Module 10: Supplemental Material
Expression trees
What is an expression tree?
- Consider arithmetic expressions like (35 - 3*(3+2)) / 4:
- For our discussion we'll consider the four arithmetic operators:
+, -, *, /.
- We'll study integer arithmetic
⇒
Here, the /-operator is integer-division (e.g., 2/4 = 0)
- Each operator is a binary operator
⇒
Takes two numbers and returns the result (a number)
- There is a natural precedence among operators:
\, *, +, -.
- We'll use parentheses to force a different order, if needed:
- Thus 35 - 3*3+2/4 = 26 (using integer arithmetic)
- Whereas (35 - 3*(3+2)) / 4 = 5
- Now let's examine a computational procedure for expressions:
- At each step, we apply one of the operators.
- The rules of precedence and parentheses tell us the order.
- The computational procedure can be written as an expression tree:
- In an expression tree:
- The leaves are numbers (the operands).
⇒
The value of a leaf is the number.
- The non-leaf nodes are operators.
⇒
The value of a non-leaf node is the result of the operator applied to the values of the left and right child.

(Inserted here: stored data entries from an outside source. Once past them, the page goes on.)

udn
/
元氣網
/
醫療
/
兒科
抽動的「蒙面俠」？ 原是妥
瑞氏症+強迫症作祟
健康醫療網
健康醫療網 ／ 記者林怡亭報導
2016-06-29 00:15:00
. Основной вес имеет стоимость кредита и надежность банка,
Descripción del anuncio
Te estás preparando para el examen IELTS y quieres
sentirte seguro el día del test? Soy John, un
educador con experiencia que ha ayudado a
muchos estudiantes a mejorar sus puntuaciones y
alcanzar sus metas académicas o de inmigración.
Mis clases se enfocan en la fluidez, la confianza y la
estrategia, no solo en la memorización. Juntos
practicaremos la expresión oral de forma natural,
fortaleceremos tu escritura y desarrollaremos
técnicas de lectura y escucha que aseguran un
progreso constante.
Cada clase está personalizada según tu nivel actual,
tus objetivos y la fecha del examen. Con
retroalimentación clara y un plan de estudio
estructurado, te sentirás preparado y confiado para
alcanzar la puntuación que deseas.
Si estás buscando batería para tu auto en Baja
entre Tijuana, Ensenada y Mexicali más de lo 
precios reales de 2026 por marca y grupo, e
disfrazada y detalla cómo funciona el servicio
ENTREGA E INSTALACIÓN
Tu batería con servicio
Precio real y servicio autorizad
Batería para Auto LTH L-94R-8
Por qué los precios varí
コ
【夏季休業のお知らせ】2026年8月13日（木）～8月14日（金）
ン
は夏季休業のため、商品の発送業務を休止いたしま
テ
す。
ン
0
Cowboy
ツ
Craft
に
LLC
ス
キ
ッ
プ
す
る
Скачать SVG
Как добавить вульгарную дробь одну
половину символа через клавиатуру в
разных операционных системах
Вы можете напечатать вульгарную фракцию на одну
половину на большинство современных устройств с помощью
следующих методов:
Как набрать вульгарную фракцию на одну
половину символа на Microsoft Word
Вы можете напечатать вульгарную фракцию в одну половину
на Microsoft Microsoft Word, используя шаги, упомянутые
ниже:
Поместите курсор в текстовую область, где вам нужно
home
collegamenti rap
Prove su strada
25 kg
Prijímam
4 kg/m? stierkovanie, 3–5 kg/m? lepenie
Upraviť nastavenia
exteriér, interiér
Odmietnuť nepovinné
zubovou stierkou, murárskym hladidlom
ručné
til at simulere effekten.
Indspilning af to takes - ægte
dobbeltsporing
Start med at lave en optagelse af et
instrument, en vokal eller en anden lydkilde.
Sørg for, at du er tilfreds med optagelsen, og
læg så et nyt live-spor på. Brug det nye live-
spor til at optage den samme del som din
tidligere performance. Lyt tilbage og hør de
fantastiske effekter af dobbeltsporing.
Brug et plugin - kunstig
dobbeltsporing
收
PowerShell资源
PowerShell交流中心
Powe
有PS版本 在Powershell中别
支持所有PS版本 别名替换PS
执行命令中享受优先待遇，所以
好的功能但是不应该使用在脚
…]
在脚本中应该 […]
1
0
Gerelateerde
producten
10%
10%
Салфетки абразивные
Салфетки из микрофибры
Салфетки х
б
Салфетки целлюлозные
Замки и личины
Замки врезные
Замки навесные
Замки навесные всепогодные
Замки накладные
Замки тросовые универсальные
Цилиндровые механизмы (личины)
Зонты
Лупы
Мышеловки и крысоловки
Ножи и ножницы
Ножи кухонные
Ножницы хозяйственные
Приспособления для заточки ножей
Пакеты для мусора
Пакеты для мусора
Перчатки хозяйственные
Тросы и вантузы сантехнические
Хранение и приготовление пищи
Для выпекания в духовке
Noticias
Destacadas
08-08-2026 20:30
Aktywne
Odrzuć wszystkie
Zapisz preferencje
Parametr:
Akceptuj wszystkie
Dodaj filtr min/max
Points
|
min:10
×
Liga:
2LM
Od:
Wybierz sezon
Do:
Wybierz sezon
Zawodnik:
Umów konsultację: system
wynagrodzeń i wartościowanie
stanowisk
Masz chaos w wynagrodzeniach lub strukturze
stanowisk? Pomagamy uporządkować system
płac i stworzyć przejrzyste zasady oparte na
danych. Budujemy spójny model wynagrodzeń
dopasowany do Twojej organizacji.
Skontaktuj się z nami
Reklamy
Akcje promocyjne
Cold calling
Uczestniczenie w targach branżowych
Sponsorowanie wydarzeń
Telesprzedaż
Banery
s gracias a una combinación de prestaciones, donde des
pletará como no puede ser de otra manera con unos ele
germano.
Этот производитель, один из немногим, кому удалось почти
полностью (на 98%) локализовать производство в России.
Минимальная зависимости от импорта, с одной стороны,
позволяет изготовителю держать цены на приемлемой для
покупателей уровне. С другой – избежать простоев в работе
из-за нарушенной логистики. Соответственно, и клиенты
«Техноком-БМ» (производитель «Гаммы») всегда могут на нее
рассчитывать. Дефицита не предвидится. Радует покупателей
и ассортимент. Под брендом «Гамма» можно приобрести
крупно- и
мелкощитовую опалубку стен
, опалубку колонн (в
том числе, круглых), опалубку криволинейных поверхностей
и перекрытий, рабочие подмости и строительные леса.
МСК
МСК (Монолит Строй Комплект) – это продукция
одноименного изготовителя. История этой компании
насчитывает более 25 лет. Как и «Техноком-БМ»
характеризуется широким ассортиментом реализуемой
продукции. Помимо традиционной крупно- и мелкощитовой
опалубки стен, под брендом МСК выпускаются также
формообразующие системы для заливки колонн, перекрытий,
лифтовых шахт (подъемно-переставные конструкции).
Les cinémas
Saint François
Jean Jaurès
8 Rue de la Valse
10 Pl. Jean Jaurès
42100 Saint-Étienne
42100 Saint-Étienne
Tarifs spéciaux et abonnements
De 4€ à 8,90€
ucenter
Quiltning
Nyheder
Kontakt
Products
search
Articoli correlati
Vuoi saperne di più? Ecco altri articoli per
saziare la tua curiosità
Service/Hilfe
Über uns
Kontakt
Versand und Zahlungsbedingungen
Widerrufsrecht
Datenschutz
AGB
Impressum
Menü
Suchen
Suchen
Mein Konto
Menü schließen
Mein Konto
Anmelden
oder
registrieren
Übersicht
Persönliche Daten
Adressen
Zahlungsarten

- The root node corresponds to the final value of the expression.
Exercise 1:
Draw an expression tree for the expression 10/4 + 2*(5+1).
Compute the values at each non-leaf node.
We will now look at a variety of issues related to expression trees:
- How to build a tree given an expression.
- How to evaluate an expression tree, once it's built.
- How to convert expressions to postfix form and why that's important.
Let's start with building the tree:
- The computational procedure for extracting the sub-parts (numbers, and operators) of an expression like (35-3*(3+2))/4 is called parsing.
- To simplify the code, we'll make extensive use of parentheses:
- Every number will be surrounded by parentheses.
- Every operator with its operand will be enclosed in parentheses.
- Of course, parsing can be done with theses restrictions
⇒
But the code is more complicated
- Thus, the expression (35-3*(3+2))/4 becomes
(((35)-((3)*((3)+(2))))/(4))
Exercise 2:
Convert the expression 10/4 + 2*(5+1) into the
form above, with complete parentheses.
We will build the tree as we go along in the parsing:
- We'll use this class as the template for each tree node:
class ExprTreeNode {
ExprTreeNode left, right; // The usual pointers.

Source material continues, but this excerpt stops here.